EIM News

Renommierter Forscher Chin-Hui Lee spricht an der Uni Paderborn über Sprachverarbeitung

05.07.2018 | EIM-Nachrichten, CS-Nachrichten

Prof. Chin-Hui Lee, eine der bekanntesten Persönlichkeiten auf dem Gebiet der automatischen Spracherkennung, besucht am 23.7. die Universität Paderborn. Auf Einladung von Prof. Häb-Umbach, Fachgebiet Nachrichtentechnik, wird er um 14.00h im Raum P1.3.01 einen Vortrag mit dem Thema A Machine Learning Approach to Acoustic Signal Processing halten und steht den ganzen Tag für Fragen und Diskussionen zur Verfügung.

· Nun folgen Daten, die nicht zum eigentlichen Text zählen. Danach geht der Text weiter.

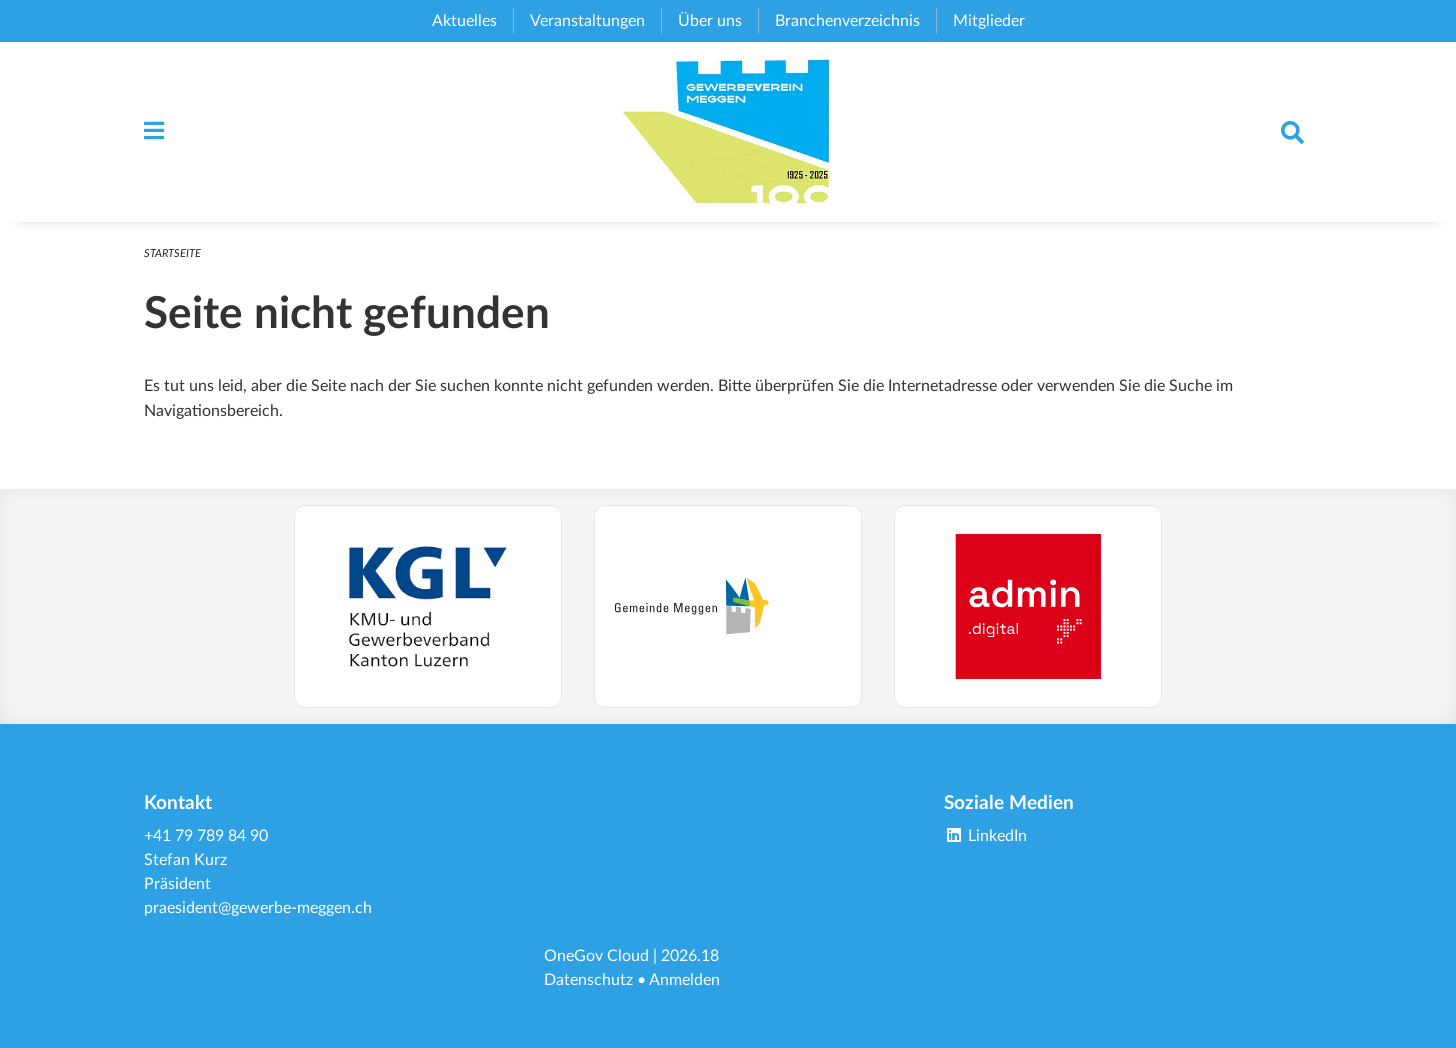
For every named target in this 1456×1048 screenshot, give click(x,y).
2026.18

Chin-Hui Lee ist Professor am Georgia Institute of Technology. Davor war er bis zum Jahr 2001 an den berühmten Bell Laboratories, Murray Hill, New Jersey, beschäftigt, wo er als „Distinguished Member of Technical Staff“ zuletzt Direktor der Forschungsabteilung „Dialogue Systems“ war. Dr. Lee ist Fellow des IEEE und der ISCA (International Speech Communication Association). Unter seinen vielen Auszeichnungen ist der renommierte Technical Achievement Award der IEEE Signal Processing Society für “Exceptional Contributions to the Field of Automatic Speech Recognition''.

Abstract des Vortrags

We cast classical signal pre-processing problems into a new regression setting by learning the nonlinear mapping from noisy speech spectra to clean speech features based on deep neural networks (DNNs), combining the emerging deep learning and big data paradigms. DNN-enhanced speech demonstrates good quality and intelligibility in challenging acoustic conditions. Furthermore, this paradigm facilitates an integrated learning framework to train the three key modules in an automatic speech recognition (ASR) system, namely signal conditioning, feature extraction and acoustic modeling, all altogether in a unified manner. The proposed approach was tested on recent challenging ASR tasks in CHiME-2, CHiME-4 and REVERB, designed to evaluate ASR robustness in mixed speakers, multi-channel, and reverberant conditions, respectively. Leveraging on the top speech qualities achieved in speech separation, microphone array based speech enhancement and speech dereverberation, needed for the three corresponding speaking environments, our team scored the lowest word error rates in all three scenarios.